Moreover, it does not appear that any of the Government’s hypothetical communications would actually be prohibited by the injunction. Nor is any such example provided by the Court’s unreasoned order. The Government claims that the injunction might prevent “the President and the senior officials who serve as his proxies” from “speak[ing] to the public on matters of public concern.” Application 36; accord, id., at 3 (suggesting that the Fifth Circuit’s decision implicates “the use of the Office’s bully pulpit to seek to persuade Americans”). The President himself is not subject to the injunction, see Missouri v. Biden, 2023 WL 6425697, *33, and in any event, the injunction does not prevent any Government official from speaking on any matter or from urging any entity or person to act in accordance with the Government’s view of responsible conduct. The injunction applies only when the Government crosses the line and begins to coerce or control others’ exercise of their free-speech rights. Does the Government think that the First Amendment allows Executive Branch officials to engage in such conduct? Does it have plans for this to occur between now and the time when this case is decided?

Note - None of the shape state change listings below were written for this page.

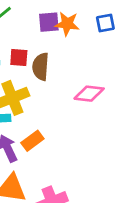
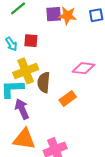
brown semicircle: (41, 67) -> (44, 82), moved
orange rectangle: (32, 141) -> (68, 99), moved

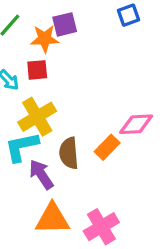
orange star: (67, 15) -> (45, 39), moved
pink diamond: (83, 68) -> (136, 124), moved
brown semicircle: (44, 82) -> (69, 153), moved

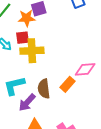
yellow cross: (37, 117) -> (32, 51), moved, turned 30
purple arrow: (41, 174) -> (27, 102), turned -102

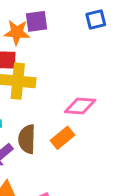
pink diamond: (85, 69) -> (80, 106), moved

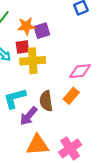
purple square: (37, 21) -> (42, 31), moved

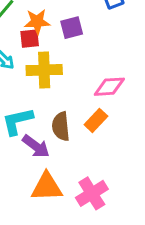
purple square: (42, 31) -> (72, 28), moved
red square: (22, 47) -> (30, 39), moved
purple arrow: (29, 116) -> (36, 146), turned -96

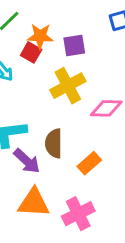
red square: (30, 39) -> (31, 52), turned 30
yellow cross: (44, 70) -> (68, 86), moved, turned -32
orange rectangle: (96, 120) -> (89, 163), moved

Despite the Government’s conspicuous failure to establish a threat of irreparable harm, the majority stays the injunction and thus allows the defendants to persist in committing the type of First Amendment violations that the lower courts identified. The majority takes this action in the face of the lower courts’ detailed findings of fact. But “[w]here an intermediate court reviews, and affirms, a trial court’s factual findings, this Court will not ‘lightly overturn’ the concurrent findings of the two lower courts.” Easley v. Cromartie, 532 U. S. 234 (2001); see also Glossip v. Gross, 576 U. S. 863, 882 (2015); Graver Tank & Mfg. Co. v. Linde Air Products Co., 336 U. S. 271, 275 (1949). And the majority suspends the relief afforded below without a word of explanation.
Applying our settled test for granting a stay, I would deny the Government’s application, but I would specify in the order that in the unlikely event that a concrete occurrence presents a risk of irreparable harm, the Government can apply for relief at that time, including, if necessary, by filing an emergency application here. Such an order would fully protect the ability of Executive Branch officials to speak out on matters of public concern.
At this time in the history of our country, what the Court has done, I fear, will be seen by some as giving the Government a green light to use heavy-handed tactics to skew the presentation of views on the medium that increasingly dominates the dissemination of news. That is most unfortunate.